When I first read your post I thought you were saying that State_animation_time itself was cyclic. But the debugger shows that when I start the animation, time just marches on… When you feed that into the cosine node, that makes it cyclic, and then adding 1 to the result and dividing by 2 normalizes the output of the cycle from the intial range of -1 to +1 (the cosine function) to 0 to 1 with a sinusoidal (is there such a word as “cosinusoidal” ?) pattern. I think I might use this node to eventually add in another wave pattern, so like I said, I am going to save that one in my back pocket. Thanks.

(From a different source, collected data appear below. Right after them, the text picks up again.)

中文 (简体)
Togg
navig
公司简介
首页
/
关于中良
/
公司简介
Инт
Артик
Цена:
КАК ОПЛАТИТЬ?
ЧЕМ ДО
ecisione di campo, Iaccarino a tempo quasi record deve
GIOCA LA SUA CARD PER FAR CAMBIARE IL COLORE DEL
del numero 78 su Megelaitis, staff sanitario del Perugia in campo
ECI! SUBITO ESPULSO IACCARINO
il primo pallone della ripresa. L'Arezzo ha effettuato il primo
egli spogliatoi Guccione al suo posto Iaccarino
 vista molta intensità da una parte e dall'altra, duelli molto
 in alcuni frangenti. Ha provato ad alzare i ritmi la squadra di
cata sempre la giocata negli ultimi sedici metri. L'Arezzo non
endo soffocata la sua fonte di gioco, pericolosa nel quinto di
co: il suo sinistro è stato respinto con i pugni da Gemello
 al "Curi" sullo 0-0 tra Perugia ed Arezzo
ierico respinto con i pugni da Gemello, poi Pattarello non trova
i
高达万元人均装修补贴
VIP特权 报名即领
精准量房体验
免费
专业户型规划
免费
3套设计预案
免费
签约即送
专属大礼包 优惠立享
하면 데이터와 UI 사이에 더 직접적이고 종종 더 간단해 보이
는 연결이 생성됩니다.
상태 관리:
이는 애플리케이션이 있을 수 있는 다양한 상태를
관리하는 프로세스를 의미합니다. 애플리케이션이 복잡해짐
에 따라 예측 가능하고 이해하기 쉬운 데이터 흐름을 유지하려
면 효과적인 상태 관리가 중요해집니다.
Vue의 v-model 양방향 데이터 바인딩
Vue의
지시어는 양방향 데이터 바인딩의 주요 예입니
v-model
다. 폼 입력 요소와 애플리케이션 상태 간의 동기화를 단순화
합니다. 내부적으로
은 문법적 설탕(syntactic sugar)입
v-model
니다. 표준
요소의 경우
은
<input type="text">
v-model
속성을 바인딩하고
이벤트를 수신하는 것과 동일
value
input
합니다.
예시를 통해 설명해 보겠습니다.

I was originally thinking of using wave inputs, more like the oscillator you made. And what I would really like to get going is something that radiates outward from a point, sort of like the effect of a pebble falling in water, and where the wave energy is distributed over distance, so the amplitude decreases over distance and time… But you had something simpler going at the GDC using noise, which seemed to work great, and that is what I am trying to understand now. I think what you had at the GDC was something like State_animation_time and converting that to an offset value to change the noise position. Since the noise pattern tiles, a gradually increasing offset just causes it to cycle its position. I have copied what you had, but have some questions about it.
Attached is a screen shot of this part of the network, which I have put within a phenomena. Verbally, the State_animation_time (where time just marches on) is converted to a vector with the Conversion floats to float3 node. This is the vector that drives the offset of the noise node’s position. But we want to control its offset speed, so you used a Math float3 multiply node, which I have relabeled Velocity and Frequency controller. Someone might want different offsets (velocities) in different directions, so I have added the Velocity and Frequency controls to a phenomena called Noise animation test 1. The X and Y offsets are what I am calling velocity, as they affect the rate at which the offsets occur in the X and Y directions. So someone making a stream where water is flowing might want to crank up either the X and/or Y direction, depending on the stream direction. When I played with the Z value, it seemed to affect the frequency of the noise oscillations. So someone making the water inside of a sonic jewelry cleaner might want to crank up the Z value to increase the frequency of the oscillations. For now though I am leaving them all at 0.1, which is making an oscillation pattern that you might see in a small pond. But relating to these three parameters, is there a way to expose them one at a time instead of all three through the same label? That way I could give them separate shorter labels.
My other question relates to the noise nodes. I have set up three of them, although only one is currently connected to the output of the Noise animation test1 phenomena. When the Generator noise 1 is not connected to anything it doesn't move, which shows that noise isn’t animated all by itself. The second one labeled Generator noise 2 Effect of Noise Scale shows the effect of changing the noise scale parameter within the noise node. I have set the noise scale in this node to 1 (versus the default 5 in the Generator noise 1 node), which shows how the Noise Scale affects the size of the pattern. I could imagine using this one say for a gently oscillating pond. But if you crank the Noise Scale of that one up to say 10, you can see that you end up with an effect sort of like higher harmonics on a drum, which doesn’t look very natural for water, unless you are doing the sonic cleaner, where it would look great. My guess is that you will want to keep the Noise Scale less than about 7 or it starts not looking right. If you want bigger waves, then they will end up moving and propagating in a direction, and should be added in using the oscillator Ruediger made, or something like it.
My main question is about the Generator noise 4d node, which has more variables than the simpler Generate noise node. I looked it up in the Shader Library, and the reference material describing them is exactly the same. Are they indeed the same, but with more variables exposed in the Generator noise 4d node?